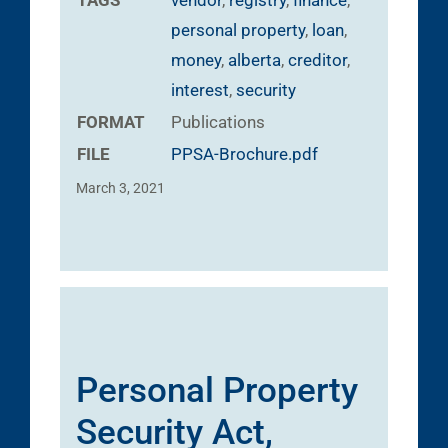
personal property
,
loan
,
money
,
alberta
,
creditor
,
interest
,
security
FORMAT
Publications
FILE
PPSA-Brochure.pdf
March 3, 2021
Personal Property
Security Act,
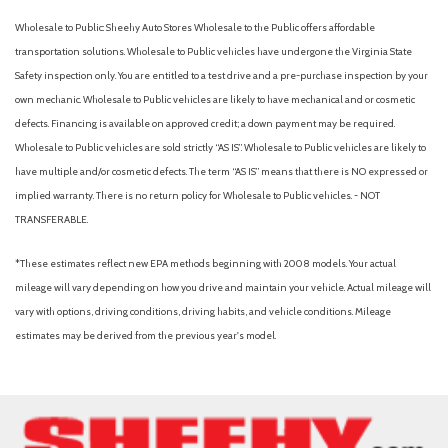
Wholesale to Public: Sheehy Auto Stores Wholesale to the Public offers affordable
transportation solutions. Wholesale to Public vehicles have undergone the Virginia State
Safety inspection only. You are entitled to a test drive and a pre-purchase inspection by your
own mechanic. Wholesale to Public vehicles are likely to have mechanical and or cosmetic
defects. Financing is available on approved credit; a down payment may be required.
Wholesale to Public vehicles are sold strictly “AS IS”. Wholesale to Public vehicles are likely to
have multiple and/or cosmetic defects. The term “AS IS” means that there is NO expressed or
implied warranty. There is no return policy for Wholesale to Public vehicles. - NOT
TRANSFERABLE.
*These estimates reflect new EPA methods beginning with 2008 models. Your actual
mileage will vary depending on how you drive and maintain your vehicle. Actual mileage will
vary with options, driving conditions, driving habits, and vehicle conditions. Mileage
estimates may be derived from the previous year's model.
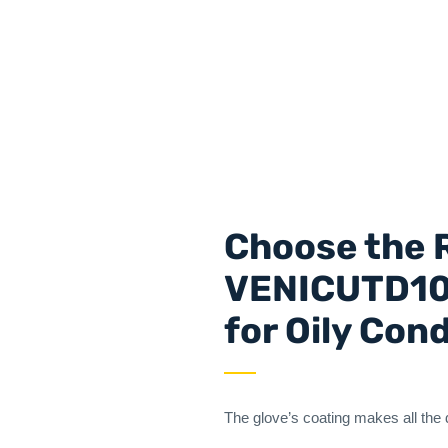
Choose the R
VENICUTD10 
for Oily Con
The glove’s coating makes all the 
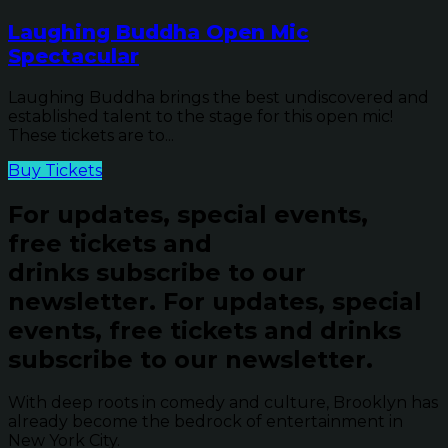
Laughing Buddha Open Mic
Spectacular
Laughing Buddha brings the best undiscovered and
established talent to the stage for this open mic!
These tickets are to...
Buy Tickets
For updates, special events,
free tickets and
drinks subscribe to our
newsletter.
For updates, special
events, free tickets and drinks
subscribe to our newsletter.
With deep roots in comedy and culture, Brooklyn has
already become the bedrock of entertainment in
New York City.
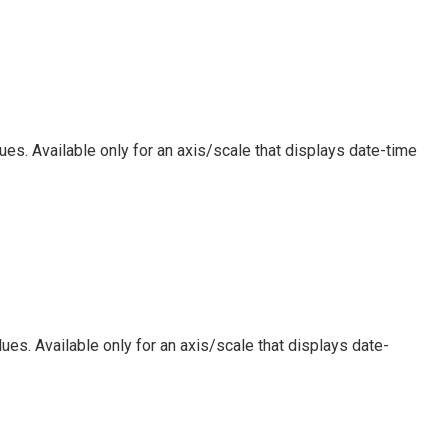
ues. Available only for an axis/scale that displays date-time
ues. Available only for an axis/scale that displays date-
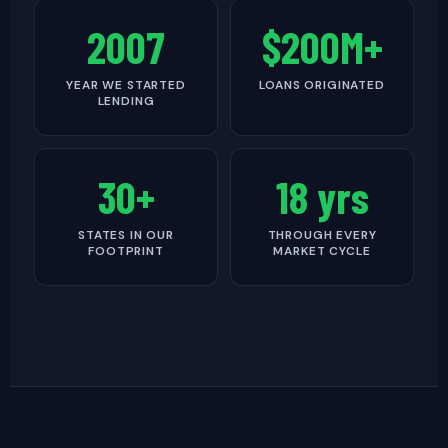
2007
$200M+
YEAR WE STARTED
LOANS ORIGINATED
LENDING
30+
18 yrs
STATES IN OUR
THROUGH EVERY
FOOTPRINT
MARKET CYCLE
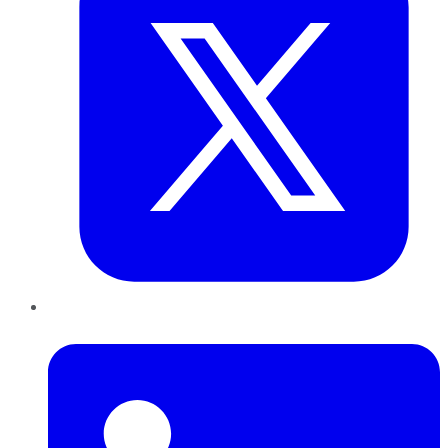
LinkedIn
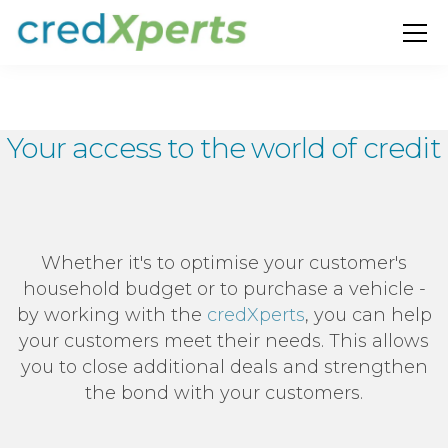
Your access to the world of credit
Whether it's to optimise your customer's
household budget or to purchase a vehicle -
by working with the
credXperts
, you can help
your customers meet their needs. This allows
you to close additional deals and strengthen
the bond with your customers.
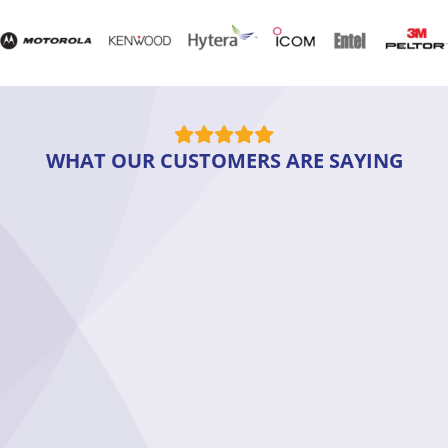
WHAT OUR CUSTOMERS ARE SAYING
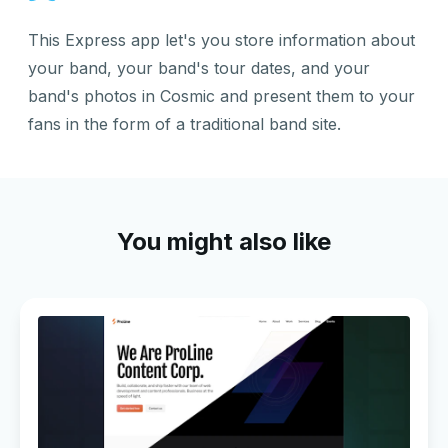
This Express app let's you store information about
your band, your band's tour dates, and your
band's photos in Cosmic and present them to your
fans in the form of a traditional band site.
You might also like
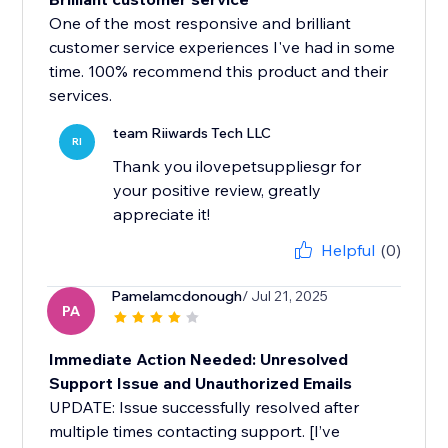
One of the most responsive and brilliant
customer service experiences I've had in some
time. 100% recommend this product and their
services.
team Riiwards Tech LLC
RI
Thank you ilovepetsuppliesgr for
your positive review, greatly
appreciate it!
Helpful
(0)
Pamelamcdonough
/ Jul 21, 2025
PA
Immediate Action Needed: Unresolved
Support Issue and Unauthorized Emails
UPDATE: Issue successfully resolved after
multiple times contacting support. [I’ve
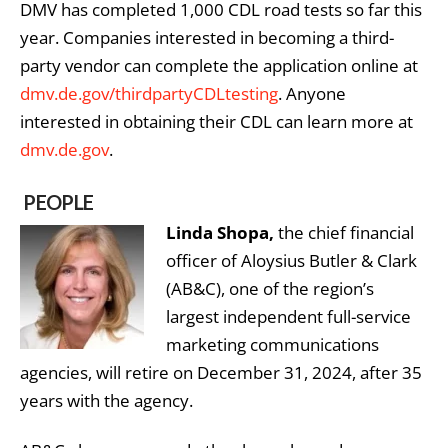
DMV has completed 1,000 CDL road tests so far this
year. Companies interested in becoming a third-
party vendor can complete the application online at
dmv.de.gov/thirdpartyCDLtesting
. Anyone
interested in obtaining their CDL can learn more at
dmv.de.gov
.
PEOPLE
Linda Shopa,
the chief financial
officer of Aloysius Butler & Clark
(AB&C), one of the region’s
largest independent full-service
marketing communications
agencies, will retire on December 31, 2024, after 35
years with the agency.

==

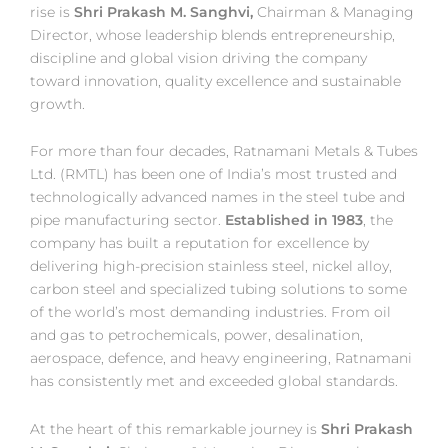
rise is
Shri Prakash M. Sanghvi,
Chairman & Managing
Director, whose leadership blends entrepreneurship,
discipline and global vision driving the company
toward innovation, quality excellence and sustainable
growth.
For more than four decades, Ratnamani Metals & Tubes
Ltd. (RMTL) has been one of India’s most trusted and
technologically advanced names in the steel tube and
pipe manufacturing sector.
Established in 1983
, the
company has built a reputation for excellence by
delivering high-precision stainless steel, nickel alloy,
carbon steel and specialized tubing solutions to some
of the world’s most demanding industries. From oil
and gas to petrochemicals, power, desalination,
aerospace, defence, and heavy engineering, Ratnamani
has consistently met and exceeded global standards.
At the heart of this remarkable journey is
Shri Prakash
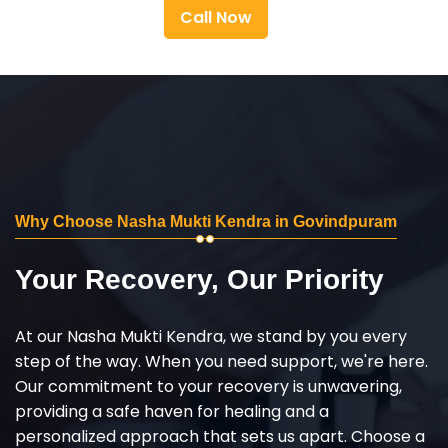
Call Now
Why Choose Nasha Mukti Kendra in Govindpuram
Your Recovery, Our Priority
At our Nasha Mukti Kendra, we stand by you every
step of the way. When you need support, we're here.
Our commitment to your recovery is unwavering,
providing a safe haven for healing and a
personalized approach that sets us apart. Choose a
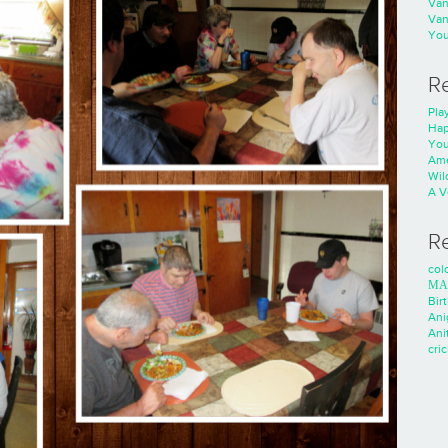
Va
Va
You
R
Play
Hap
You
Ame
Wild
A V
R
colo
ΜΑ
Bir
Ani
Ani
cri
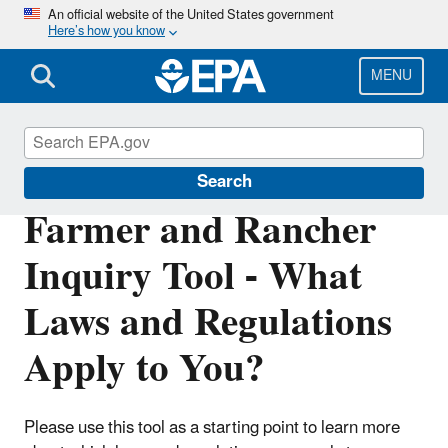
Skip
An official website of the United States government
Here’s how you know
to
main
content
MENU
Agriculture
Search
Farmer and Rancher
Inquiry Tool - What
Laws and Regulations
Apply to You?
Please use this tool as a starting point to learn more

---

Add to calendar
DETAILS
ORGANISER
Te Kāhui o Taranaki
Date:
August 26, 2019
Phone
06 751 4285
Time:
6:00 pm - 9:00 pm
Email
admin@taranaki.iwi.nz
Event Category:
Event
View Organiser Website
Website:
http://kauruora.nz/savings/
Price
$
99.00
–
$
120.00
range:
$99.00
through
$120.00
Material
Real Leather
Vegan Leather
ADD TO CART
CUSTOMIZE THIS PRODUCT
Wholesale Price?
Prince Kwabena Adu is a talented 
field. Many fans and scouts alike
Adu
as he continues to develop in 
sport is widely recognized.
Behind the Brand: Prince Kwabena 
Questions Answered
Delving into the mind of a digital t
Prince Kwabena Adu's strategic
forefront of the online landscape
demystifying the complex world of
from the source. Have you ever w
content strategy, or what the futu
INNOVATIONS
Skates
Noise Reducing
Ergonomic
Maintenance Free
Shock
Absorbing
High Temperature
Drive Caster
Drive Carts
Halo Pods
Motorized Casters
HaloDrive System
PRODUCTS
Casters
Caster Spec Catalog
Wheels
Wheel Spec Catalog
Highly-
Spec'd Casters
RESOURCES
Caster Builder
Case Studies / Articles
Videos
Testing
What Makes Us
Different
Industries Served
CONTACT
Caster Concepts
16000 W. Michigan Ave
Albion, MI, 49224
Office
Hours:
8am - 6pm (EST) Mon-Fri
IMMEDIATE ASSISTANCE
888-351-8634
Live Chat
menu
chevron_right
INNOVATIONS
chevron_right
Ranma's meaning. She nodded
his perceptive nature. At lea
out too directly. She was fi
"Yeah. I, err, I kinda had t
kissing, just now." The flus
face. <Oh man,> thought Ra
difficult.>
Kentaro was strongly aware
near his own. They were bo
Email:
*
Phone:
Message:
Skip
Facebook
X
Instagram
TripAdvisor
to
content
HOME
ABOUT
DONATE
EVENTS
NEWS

§ **INSTRUCTIONS TO FOLLOW**:
Within the records, how many lines include "purchase"? The answer is the number and nothing else.

§ **SOLVED PROBLEM**:
2